La distribuzione di utili non dichiarati alla ristretta base societaria deve essere provata
di Leonardo Pietrobon
La Commissione Tributaria Regionale di Roma, con la sentenza 22.4.2014 n. 2614, afferma il principio in base al quale la distribuzione di utili non dichiarati alla ristretta base societaria deve essere concretamente provata dall’Agenzia delle Entrate e non semplicemente presunta.
La pronuncia dei giudici romani non rappresenta di certo una novità assoluta, bensì una conferma di un orientamento della giurisprudenza di merito degli ultimi mesi. La sentenza in commento, infatti, segue quanto già affermato dalla CTR di Firenze con la sentenza n.61/35/13 (sulla questione si veda Massimo Conigliaro, “La ristretta base sociale non è sufficiente per la presunzione di distribuzione di utili” in EC News del 3.7.2014).

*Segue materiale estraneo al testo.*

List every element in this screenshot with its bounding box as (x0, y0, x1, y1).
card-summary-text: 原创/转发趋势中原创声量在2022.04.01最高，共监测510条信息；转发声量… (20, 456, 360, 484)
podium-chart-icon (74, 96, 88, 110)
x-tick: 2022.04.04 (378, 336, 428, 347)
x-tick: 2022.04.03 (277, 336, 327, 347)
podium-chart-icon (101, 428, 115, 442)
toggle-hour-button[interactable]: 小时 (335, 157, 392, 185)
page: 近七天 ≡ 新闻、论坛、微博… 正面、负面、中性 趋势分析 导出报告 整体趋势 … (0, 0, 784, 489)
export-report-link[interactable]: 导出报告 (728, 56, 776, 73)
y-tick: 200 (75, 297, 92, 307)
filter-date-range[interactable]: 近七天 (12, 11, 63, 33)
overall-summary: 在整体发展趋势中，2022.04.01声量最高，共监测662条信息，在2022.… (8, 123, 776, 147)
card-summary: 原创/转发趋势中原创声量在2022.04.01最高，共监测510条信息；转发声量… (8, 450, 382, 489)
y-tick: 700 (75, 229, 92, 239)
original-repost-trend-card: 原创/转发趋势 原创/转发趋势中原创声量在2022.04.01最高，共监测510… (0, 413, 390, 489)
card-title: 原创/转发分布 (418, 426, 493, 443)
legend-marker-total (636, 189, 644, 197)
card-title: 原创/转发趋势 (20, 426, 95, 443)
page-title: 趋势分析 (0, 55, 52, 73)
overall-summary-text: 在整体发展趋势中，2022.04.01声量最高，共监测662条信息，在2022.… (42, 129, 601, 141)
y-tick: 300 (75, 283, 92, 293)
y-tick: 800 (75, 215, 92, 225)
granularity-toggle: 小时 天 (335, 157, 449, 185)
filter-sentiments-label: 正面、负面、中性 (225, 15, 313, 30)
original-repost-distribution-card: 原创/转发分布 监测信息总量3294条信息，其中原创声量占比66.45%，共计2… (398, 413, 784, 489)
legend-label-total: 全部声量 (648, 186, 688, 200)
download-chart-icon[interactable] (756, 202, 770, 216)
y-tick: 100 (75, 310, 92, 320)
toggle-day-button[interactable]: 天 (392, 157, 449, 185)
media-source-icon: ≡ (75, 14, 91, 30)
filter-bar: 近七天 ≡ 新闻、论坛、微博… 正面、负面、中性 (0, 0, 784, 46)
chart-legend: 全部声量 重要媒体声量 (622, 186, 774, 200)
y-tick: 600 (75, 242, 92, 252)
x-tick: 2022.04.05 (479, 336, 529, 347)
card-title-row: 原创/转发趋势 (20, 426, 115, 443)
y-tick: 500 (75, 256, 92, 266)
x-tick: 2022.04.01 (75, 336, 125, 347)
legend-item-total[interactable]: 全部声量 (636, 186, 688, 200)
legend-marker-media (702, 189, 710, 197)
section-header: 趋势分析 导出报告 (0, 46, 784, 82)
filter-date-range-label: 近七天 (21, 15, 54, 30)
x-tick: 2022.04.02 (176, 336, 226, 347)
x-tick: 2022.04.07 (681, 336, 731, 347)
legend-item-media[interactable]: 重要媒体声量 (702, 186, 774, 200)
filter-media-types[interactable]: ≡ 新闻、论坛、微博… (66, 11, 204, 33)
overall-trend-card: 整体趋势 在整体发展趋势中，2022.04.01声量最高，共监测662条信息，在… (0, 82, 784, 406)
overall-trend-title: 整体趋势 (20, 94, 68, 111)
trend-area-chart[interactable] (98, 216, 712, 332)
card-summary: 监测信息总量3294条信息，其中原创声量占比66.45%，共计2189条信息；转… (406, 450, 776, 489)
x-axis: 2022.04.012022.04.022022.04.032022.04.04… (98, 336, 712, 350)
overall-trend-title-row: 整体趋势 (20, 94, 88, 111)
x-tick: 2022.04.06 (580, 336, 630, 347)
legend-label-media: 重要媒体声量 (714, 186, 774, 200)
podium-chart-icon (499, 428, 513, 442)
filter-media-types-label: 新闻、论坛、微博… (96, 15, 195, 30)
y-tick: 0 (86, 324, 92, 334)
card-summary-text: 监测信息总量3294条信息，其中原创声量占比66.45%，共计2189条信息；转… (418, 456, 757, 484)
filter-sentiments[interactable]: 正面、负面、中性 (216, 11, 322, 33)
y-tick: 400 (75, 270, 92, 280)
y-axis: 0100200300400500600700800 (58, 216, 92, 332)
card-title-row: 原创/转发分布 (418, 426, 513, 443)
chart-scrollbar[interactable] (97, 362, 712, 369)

Secondo la CTR di Roma, le affermazioni dell’Agenzia delle Entrate sono condivisibili in linea di principio, così come lo sono anche i criteri generali, tuttavia, sempre secondo quanto si legge nella sentenza in commento, vige sempre, anche per il processo tributario, la necessità di rispettare l’onere della prova. E a parere dei giudici di secondo grado “la parte che afferma un determinato principio o deduzione ha l’obbligo di fornire al giudice la prova di quanto sostenuto e non limitarsi ad una mera enunciazione di principio, seppur supportata da apprezzabili orientamenti giurisprudenziali”. Come dire, a parole tutti possono essere bravi ciò che conta sono i fatti…
La CTR di Roma conclude affermando che “la sola ristrettezza della base societaria, può costituire un ottimo elemento indiziario di occulta distribuzione di utili, il quale, però necessita del supporto di precisi e concordanti elementi probatori, del tutto assenti nel caso di specie”.

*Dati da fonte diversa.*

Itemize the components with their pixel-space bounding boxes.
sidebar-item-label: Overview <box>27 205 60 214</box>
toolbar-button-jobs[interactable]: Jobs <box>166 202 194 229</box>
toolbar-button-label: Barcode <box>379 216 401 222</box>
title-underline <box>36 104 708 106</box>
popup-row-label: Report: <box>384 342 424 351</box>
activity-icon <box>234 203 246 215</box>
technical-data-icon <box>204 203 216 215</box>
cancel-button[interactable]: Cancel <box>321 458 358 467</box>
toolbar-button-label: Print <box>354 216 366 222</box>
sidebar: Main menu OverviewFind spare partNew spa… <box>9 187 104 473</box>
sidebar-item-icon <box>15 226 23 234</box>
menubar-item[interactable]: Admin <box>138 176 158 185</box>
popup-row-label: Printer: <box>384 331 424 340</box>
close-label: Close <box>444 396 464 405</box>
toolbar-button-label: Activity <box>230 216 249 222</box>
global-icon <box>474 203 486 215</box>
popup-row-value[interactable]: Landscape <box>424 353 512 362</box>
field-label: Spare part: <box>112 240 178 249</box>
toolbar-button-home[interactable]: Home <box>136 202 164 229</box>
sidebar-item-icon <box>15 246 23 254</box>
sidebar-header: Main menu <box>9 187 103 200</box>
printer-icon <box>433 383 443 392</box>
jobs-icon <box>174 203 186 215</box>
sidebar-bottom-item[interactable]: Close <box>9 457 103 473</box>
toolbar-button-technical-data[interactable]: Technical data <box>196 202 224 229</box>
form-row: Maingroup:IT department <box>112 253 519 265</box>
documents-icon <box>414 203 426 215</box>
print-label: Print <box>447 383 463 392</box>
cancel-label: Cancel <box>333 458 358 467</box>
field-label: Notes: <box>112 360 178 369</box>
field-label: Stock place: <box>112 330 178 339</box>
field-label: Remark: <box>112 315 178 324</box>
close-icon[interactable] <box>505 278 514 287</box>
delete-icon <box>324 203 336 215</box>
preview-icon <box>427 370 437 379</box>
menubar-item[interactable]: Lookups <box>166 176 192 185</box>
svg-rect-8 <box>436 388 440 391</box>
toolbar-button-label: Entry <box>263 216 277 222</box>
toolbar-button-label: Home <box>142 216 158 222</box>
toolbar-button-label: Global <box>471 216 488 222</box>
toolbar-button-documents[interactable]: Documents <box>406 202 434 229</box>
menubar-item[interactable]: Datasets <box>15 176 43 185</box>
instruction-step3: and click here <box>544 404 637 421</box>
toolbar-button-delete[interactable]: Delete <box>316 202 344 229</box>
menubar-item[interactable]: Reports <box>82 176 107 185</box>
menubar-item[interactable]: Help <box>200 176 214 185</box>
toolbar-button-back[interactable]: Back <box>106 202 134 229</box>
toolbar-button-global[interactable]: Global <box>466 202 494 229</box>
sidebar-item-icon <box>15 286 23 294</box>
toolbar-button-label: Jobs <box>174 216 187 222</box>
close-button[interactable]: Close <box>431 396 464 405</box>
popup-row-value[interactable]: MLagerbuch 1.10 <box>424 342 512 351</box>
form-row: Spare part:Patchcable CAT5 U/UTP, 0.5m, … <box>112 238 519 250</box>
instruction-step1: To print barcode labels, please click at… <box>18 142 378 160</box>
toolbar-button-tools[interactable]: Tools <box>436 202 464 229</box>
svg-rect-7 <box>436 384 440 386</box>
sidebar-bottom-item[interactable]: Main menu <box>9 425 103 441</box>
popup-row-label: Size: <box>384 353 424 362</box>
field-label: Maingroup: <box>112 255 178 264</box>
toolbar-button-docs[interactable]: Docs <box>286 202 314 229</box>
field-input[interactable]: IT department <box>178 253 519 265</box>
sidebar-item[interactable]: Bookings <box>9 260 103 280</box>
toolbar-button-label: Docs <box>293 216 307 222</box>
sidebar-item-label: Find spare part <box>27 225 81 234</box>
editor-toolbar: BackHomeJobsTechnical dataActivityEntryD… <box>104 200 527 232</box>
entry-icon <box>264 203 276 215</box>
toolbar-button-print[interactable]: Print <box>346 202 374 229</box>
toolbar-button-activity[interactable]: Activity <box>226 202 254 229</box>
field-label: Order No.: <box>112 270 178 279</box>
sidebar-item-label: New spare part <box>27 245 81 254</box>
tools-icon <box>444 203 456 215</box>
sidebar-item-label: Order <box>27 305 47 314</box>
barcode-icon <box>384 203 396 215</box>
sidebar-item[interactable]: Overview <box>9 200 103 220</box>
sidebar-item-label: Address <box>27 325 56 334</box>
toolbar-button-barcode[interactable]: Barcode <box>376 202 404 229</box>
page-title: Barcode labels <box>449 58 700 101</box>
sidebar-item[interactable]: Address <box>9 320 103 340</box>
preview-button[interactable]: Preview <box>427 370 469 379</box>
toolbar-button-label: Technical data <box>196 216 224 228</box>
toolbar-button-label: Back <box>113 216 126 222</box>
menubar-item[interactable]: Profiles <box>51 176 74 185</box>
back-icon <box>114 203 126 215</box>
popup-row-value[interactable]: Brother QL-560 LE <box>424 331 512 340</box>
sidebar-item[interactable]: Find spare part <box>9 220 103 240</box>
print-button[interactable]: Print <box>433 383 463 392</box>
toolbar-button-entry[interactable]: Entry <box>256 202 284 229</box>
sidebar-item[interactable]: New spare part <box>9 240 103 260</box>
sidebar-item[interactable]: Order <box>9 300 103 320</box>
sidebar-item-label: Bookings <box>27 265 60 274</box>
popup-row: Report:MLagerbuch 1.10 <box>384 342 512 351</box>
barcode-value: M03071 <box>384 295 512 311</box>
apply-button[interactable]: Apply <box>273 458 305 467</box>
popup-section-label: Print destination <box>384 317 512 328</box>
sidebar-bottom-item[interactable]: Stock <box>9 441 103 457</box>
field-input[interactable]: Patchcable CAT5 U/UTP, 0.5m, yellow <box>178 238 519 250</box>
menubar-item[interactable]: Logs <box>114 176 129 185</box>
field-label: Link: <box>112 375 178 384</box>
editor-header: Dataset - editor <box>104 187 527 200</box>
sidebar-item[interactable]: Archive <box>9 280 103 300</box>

Le stesse conclusioni sono già state tratte dalla CTP di Napoli con la sentenza 15.3.2012, n. 145, la quale ha sostenuto proprio che l’Amministrazione finanziaria non può emettere un avviso di accertamento nei confronti dei soci, fondando la motivazione dell’atto sulla semplice appartenenza a detta società. Conseguentemente, poiché il contribuente aveva depositato, oltre alle memorie illustrative, estratti di c/c bancario, a fini di prova della mancata percezione degli emolumenti accertati, l’accertamento non ha superato il vaglio della giurisprudenza.
Peraltro, appare alquanto doveroso ricordare che, anche se ovvio, l’accertamento eseguito nei confronti dei soci di società di capitali a ristretta base sociale sulla c.d. presunzione di distribuzione degli utili extracontabili presuppone l’esecuzione di una rettifica dalla quale scaturiscano maggiori ricavi, siccome solo questi possono generare una distribuzione occulta di utili. Tale presunzione, quindi, non può operare ove l’avviso di accertamento sia fondato sul disconoscimento di costi in quanto non inerenti o indeducibili per altre ragioni, conclusioni a cui è pervenuta la Commissione Tributaria Regionale del Lazio, con la sentenza 6.7.2009 n. 342.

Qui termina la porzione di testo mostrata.